Remembering this way of beauty and strength and surrender and unconditional love of everything including myself. There is moss on the northern facing parts of me, the shadow parts. I must turn toward the sun now, open to the air, water, fire, and earth. I emerge from the machine that has trapped the storyline of Lucia's death. I emerge from the sickness that I imagined killed Lucia and Michael into the strong body that brought me to this place right here. I emerge from self-loathing into a place of unconditional love and acceptance.


I have been meditating on a word to encapsulate my year. 2009, Grieve. 2010, Create. 2011, Recover. 2012, Open. 2013...what word can you be? I create another fortune teller. This one with words that encapsulate what I hope for--love, blessings, miracle, opening and counting until we reach the fortune for next year. I write on the inside all the words that I hope the next year will be: Balance. Self-acceptance. Open. Clarity. Growth. Trust. Heal. Spirit. But I know the word as I write it.

Emerge.


What is your word for 2013? What does it mean for you?



Friday, October 19, 2012

becoming




A few years ago, Petra sent me a postcard from New Zealand of two fiddleheads formed into a heart.

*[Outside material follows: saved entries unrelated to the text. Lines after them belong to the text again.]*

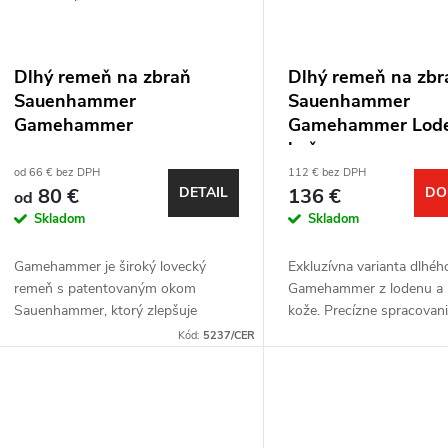
e
s
p
p
Dlhý remeň na zbraň
Dlhý remeň na zbr
r
Sauenhammer
Sauenhammer
r
Gamehammer
Gamehammer Lod
o
koža
o
od 66 € bez DPH
112 € bez DPH
80 €
DETAIL
136 €
DO
od
d
d
Skladom
Skladom
u
Gamehammer je široký lovecký
Exkluzívna varianta dlhé
u
remeň s patentovaným okom
Gamehammer z lodenu a p
k
Sauenhammer, ktorý zlepšuje
kože. Precízne spracovani
k
manipuláciu so zbraňou a dokáže
elegancia a prvotriedne p
Kód:
5237/CER
t
nahradiť aj streleckú palicu.
materiály v kombinácii s
t
Vyrobený z odolného...
patentovaným okom...
o
o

I always keep the postcard on my desk, tucked into the painting I did of an enso. It is a strange, otherworldly image, like two Shinto embryo bowing to each other.

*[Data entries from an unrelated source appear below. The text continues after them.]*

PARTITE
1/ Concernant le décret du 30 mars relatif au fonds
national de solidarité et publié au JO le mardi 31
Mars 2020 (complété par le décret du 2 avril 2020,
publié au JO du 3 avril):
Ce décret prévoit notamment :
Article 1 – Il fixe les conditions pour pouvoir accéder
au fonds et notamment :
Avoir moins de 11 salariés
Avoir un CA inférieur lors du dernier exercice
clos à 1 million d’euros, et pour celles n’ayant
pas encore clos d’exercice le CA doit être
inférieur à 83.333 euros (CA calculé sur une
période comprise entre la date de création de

I honor the sacred in you. In the honoring, we become love.

That feeling of unfolding, or unrolling oneself, branches curled inward, aching from the only position we think we must keep, I know that feeling. Those future leaves like hands praying to soon unfurl, to soak in the shadows of forest. To protect me from garden pests.

I curl up in a fetal leaf position. There is a distinctly different part of me, the part you cannot see, that is mired  in the bog underneath, the dark and cold, moist and uncomfortable. I believe I am depressed, but I don't know. I felt this way when I was pregnant with Thomas. Not the same way, but similarly. My head and body contort into the painful clawing of allergy and celiac attacks. I eat wheat to be definitively tested for celiac and rheumatoid arthritis, but it affects every part of me now. I feel soul sick and body sick. Not with a touch of extra mucus, but a dying kind of sick. My whole body aches. I don't want to walk. I want to sleep all day. It sounds dramatic, but it feels dramatic. So, I trudge on, making breakfast, watching movies, ignoring the pain, grumbling. Always grumbling.

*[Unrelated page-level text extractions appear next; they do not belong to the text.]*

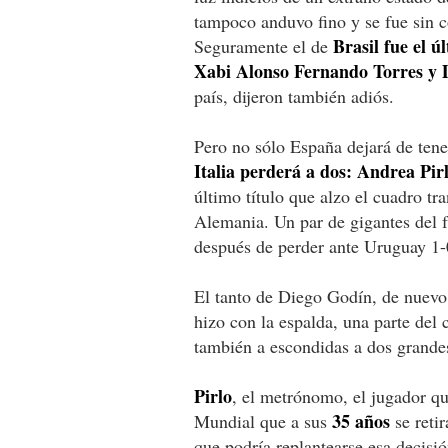
tampoco anduvo fino y se fue sin c
Brasil fue el ú
Seguramente el de
Xabi Alonso Fernando Torres y D
país, dijeron también adiós.
Pero no sólo España dejará de ten
Italia perderá a dos: Andrea Pir
último título que alzo el cuadro t
Alemania. Un par de gigantes del f
después de perder ante Uruguay 1-0
El tanto de Diego Godín, de nuevo 
hizo con la espalda, una parte del 
también a escondidas a dos grande
Pirlo
, el metrónomo, el jugador que
35 años
Mundial que a sus
se reti
que podría replantearse esa decisió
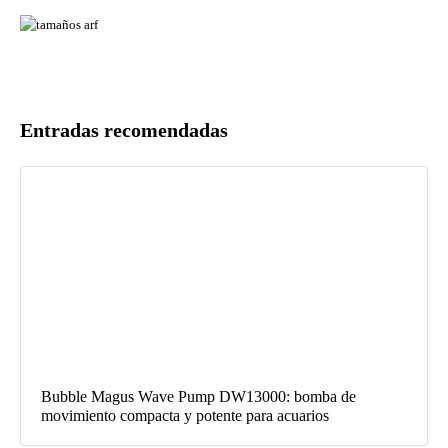
Entradas recomendadas
Bubble Magus Wave Pump DW13000: bomba de
movimiento compacta y potente para acuarios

I listened to Comedian Tig Notaro on This American Life the other day do a set three days after she found out she had cancer. I am telling you this because I bought the whole thing for $5 on Louis C.K.'s website and listened to it, and it is profound.*

Deeply, overwhelmingly profound.

It isn't simply that she had been diagnosed with stage two breast cancer, it came on the heels of a devastating intestinal bacterial disease that almost killed her, then her mother died, and her girlfriend broke up with her, then she was diagnosed with cancer. When she speaks of this bad news, you can feel it. And yet there is the feeling that you are listening to her unfurl herself, slowly rolling those branches out, even as she is rooted in swampy darkness. She is changing as she is performing her set. I can't quite explain it. You have to hear it, laugh with her, tear up with her. And there is this point, she keeps talking about a joke she had written before her diagnosis that seems stupid now. And I kept flashing back to this point when I sat in a prenatal yoga class and I said, "All you need to give your baby is love. Everything is going to be okay."

Remember that? Remember when you felt like the first thirty some odd years you thought babies lived? You were stupid, but you meant well, Angie.

I barely recognize that woman. I am in this huge unfurling process right now--figuring out who I am, what I want, who I need to be. I like who I am becoming. I can feel her, see her, embrace her. Sit with her. But the becoming is a bitch.

*Ironically, I have been writing this short post all week, and TracyOC wrote about this piece too on her blog.